The United States stands to see impressive progress on a longstanding foreign-policy wish this month.
No, not curbing Iran’s nuclear program—though negotiations on a deal with Tehran remain on the front burner as a June 30 deadline approaches. But the American-helmed effort to reach a deal with Iran has so rattled the Middle East that it has had the effect of hastening rapprochement between Israel and Arab nations.
Israel and Saudi Arabia don’t have diplomatic relations and never have, but on Thursday, the two countries revealed at an event at the Council on Foreign Relations in Washington that they’ve been covertly conducting diplomacy to discuss Iran over a series of five meetings since 2014. The reveal came from Anwar Eshki, a former Saudi general and ambassador to the U.S., and Dore Gold, a former Israeli ambassador to the UN. While both of them are currently think-tankers, Gold is set to become director-general of Israel’s Ministry of Foreign Affairs this weekend, the top position below the foreign minister. Since Prime Minister Benjamin Netanyahu holds that portfolio, Gold will effectively be running the office.
Both countries have been rattled by worries that a deal negotiated by the U.S., Iran, and several other countries to curb Iran’s nuclear program could give Iran too much leeway and pave the way for it to get nuclear weapons. They’re also worried about Iran’s growing strength as a regional power. In addition to backing Hezbollah, a constant antagonist of Israel, for years, Tehran has become involved on Saudi Arabia’s southern border in Yemen in recent months with its backing of the Houthi rebels who ousted Yemen’s president in January. Given Saudi military action against the Houthis, Yemen’s civil war has elements of a proxy war between Saudi Arabia and Iran.
"Our standing today on this stage does not mean we have resolved all the differences that our countries have shared over the years," Dore said, according to Bloomberg View’s Eli Lake. "But our hope is we will be able to address them fully in the years ahead."
Eshki’s prepared remarks offered a potted history of the Middle East, laying out what he viewed as Iran’s imperial plan. And he offered a seven-point plan for peace in the region, kicking off with peace between Israel and Arab nations and, next, regime-change in Iran. (The plan also includes the creation of a new state of Greater Kurdistan including parts of Iran, Iraq, and Turkey.)
Eshki and Gold also shook hands on stage.

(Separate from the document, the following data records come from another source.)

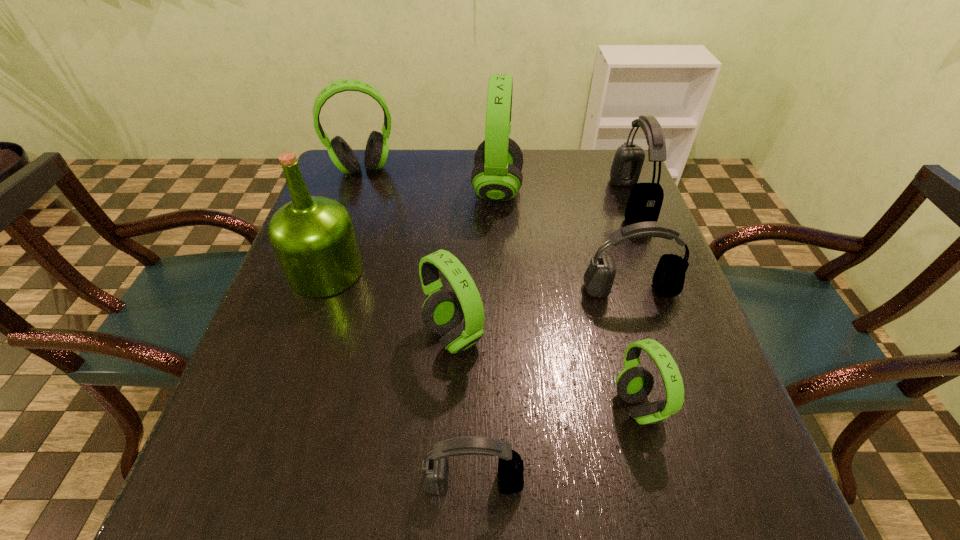 Locate an element on the screen. The height and width of the screenshot is (540, 960). vacant point located 0.200m on the headband of the second farthest black headset is located at coordinates (660, 383).

Where is `vacant space located on the left of the nearest green headset`? vacant space located on the left of the nearest green headset is located at coordinates (587, 406).

You are a GUI agent. You are given a task and a screenshot of the screen. Output one action in this format:
    pyautogui.click(x=<x>, y=<y>)
    Task: Click on the object that is at the near edge
    
    Given the screenshot: What is the action you would take?
    pyautogui.click(x=435, y=468)

This screenshot has height=540, width=960. I want to click on olive oil present at the left edge, so click(313, 237).

This screenshot has height=540, width=960. I want to click on headset present at the left edge, so click(x=377, y=148).

At what (x,y) coordinates should I click in order to perform the action: click on object located in the far left corner section of the desktop. Please return your answer as a coordinate pair (x, y). The image size is (960, 540). Looking at the image, I should click on (377, 148).

At what (x,y) coordinates should I click in order to perform the action: click on object located at the far right corner. Please return your answer as a coordinate pair (x, y). This screenshot has height=540, width=960. Looking at the image, I should click on (645, 200).

Image resolution: width=960 pixels, height=540 pixels. In the image, there is a desktop. What are the coordinates of `vacant space at the far edge` in the screenshot? It's located at (525, 188).

Find the location of `vacant space at the near edge of the desktop`. vacant space at the near edge of the desktop is located at coordinates (588, 478).

Where is `vacant space at the left edge of the desktop`? vacant space at the left edge of the desktop is located at coordinates (331, 328). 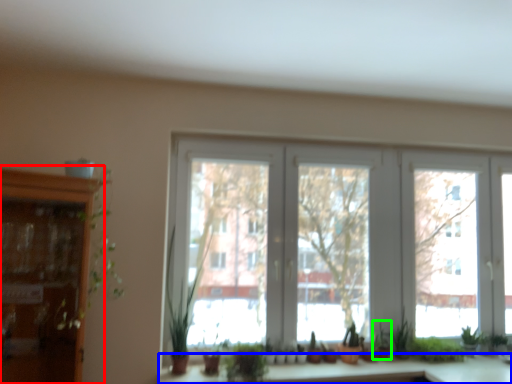 Question: Considering the real-world distances, which object is farthest from cabinetry (highlighted by a red box)? counter top (highlighted by a blue box) or plant (highlighted by a green box)?

Choices:
 (A) counter top
 (B) plant

Answer: (B) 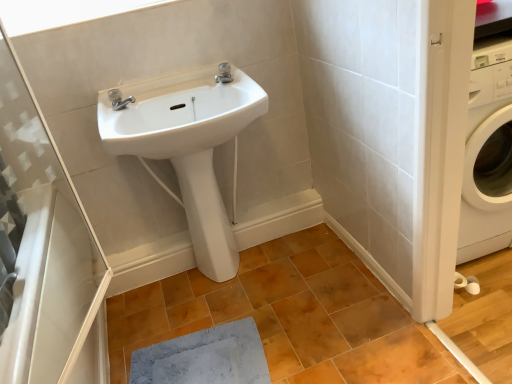 Question: From the image's perspective, does white matte window at upper left appear higher than transparent plastic shower door at left?

Choices:
 (A) yes
 (B) no

Answer: (A)

Question: Does white matte window at upper left have a greater width compared to transparent plastic shower door at left?

Choices:
 (A) yes
 (B) no

Answer: (B)

Question: Is white matte window at upper left looking in the opposite direction of transparent plastic shower door at left?

Choices:
 (A) no
 (B) yes

Answer: (A)

Question: Can you confirm if white matte window at upper left is positioned to the left of transparent plastic shower door at left?

Choices:
 (A) yes
 (B) no

Answer: (B)

Question: From a real-world perspective, is white matte window at upper left positioned under transparent plastic shower door at left based on gravity?

Choices:
 (A) no
 (B) yes

Answer: (A)

Question: Is point (218, 142) positioned closer to the camera than point (418, 365)?

Choices:
 (A) farther
 (B) closer

Answer: (A)

Question: Is white glossy sink at upper center taller or shorter than brown matte tile at center?

Choices:
 (A) tall
 (B) short

Answer: (A)

Question: Considering the positions of white glossy sink at upper center and brown matte tile at center in the image, is white glossy sink at upper center wider or thinner than brown matte tile at center?

Choices:
 (A) wide
 (B) thin

Answer: (B)

Question: Based on their sizes in the image, would you say white glossy sink at upper center is bigger or smaller than brown matte tile at center?

Choices:
 (A) small
 (B) big

Answer: (A)

Question: Is white matte window at upper left taller or shorter than polished chrome faucet at upper center, the 2th tap positioned from the top?

Choices:
 (A) tall
 (B) short

Answer: (B)

Question: In terms of width, does white matte window at upper left look wider or thinner when compared to polished chrome faucet at upper center, the 2th tap positioned from the top?

Choices:
 (A) thin
 (B) wide

Answer: (B)

Question: Visually, is white matte window at upper left positioned to the left or to the right of polished chrome faucet at upper center, placed as the first tap when sorted from left to right?

Choices:
 (A) right
 (B) left

Answer: (B)

Question: From a real-world perspective, is white matte window at upper left above or below polished chrome faucet at upper center, arranged as the second tap when viewed from the right?

Choices:
 (A) above
 (B) below

Answer: (A)

Question: From a real-world perspective, relative to transparent plastic shower door at left, is blue soft mat at lower center vertically above or below?

Choices:
 (A) below
 (B) above

Answer: (A)

Question: Considering their positions, is blue soft mat at lower center located in front of or behind transparent plastic shower door at left?

Choices:
 (A) behind
 (B) front

Answer: (A) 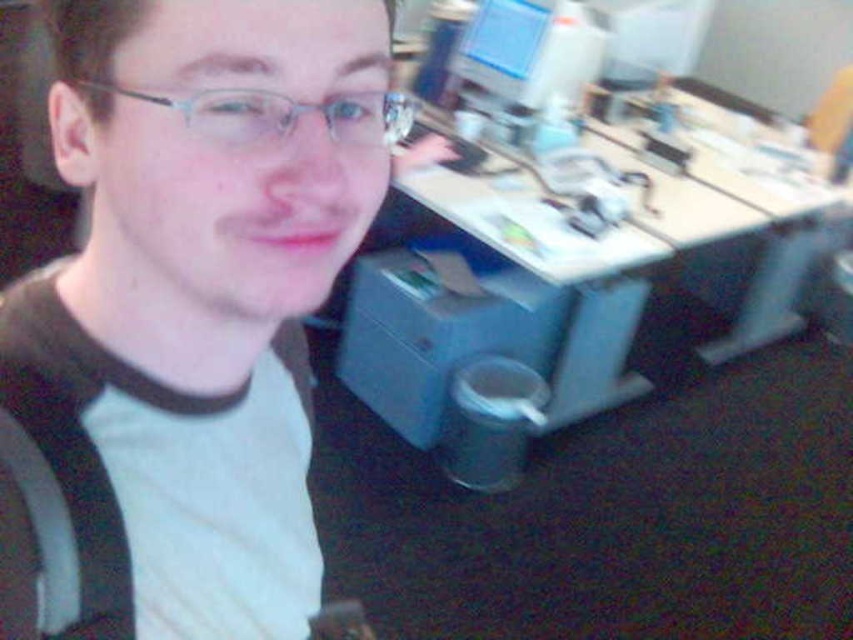 Question: Which of the following is the farthest from the observer?

Choices:
 (A) (405, 134)
 (B) (679, 333)

Answer: (B)

Question: Is blue plastic computer desk at center bigger than clear plastic glasses at upper center?

Choices:
 (A) no
 (B) yes

Answer: (B)

Question: Is matte black shirt at center wider than blue plastic computer desk at center?

Choices:
 (A) yes
 (B) no

Answer: (B)

Question: Which object is positioned closest to the clear plastic glasses at upper center?

Choices:
 (A) blue plastic computer desk at center
 (B) matte black shirt at center

Answer: (B)

Question: Is matte black shirt at center closer to the viewer compared to clear plastic glasses at upper center?

Choices:
 (A) no
 (B) yes

Answer: (B)

Question: Which point is closer to the camera?

Choices:
 (A) blue plastic computer desk at center
 (B) matte black shirt at center

Answer: (B)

The CFR event isn’t the only sign of some friendliness between Israel and Saudi Arabia. There have been reports about secret collaboration for years, often denied by both governments. A 2009 report said that Saudi Arabia had offered to let Israel fly over Saudi territory to attack Iran, a report Israel knocked down. Another report claimed that Israel had offered its “Iron Dome” missile-defense technology to Saudi Arabia for use in Yemen in the proxy battle. A survey released Thursday found that Saudi citizens are far more concerned about Iran than the Zionist state. “The poll found that 53 percent of Saudis named Iran as their main adversary, while 22 percent said it is the Islamic State group and only 18 percent said Israel,” the AP noted.
None of this should be taken to understate the enduring enmity between Israel and Saudi Arabia—despite U.S. attempts over the years to bring about better relations between its two most important regional allies. Not only have the countries never had diplomatic relations, but there’s been enduring tension between them for decades. The Saudis and Egyptians long jostled for primacy in the Arab world, and Riyadh resoundingly rejected the Camp David Accords establishing peace and diplomatic relations between Israel and Egypt. Saudi Arabia remains party to an Arab League boycott of Israeli goods.
But Saudi Arabia is wary of Hamas, and it remained notably quiet during Israel’s bombing campaign against the Hamas-controlled Gaza Strip last year. The Saudis have tried to make their Arab Peace Initiative the centerpiece of regional deal, which Netanyahu has declined to do.
It’s a little ironic that Iranian progress toward a bomb has driven Saudi Arabia toward Israel. While Saudi Arabia does not have a nuclear-weapons program, it has flirted with the idea repeatedly over the years, citing Israel’s widely known but never publicly acknowledged nukes. In a recent interview with my colleague Jeffrey Goldberg, President Obama projected confidence that Saudi Arabia wouldn’t seek its own bomb. “They understand that ultimately their own security and defense is much better served by working with us,” he said.
But if this rapprochement is real—and Elliott Abrams, who chaired the CFR session, offers some reasons to be optimistic but tempered—it may be that the Saudis would rather cast their lot with Israel than with a U.S. government they think is giving too much away to Iran. And that points to the remaining barriers the U.S. has in selling the nuclear deal to its allies. Washington may finally be seeing an opening in Israeli-Saudi relations, but it just goes to show that you should be careful what you wish for—or at least be careful about how you get it.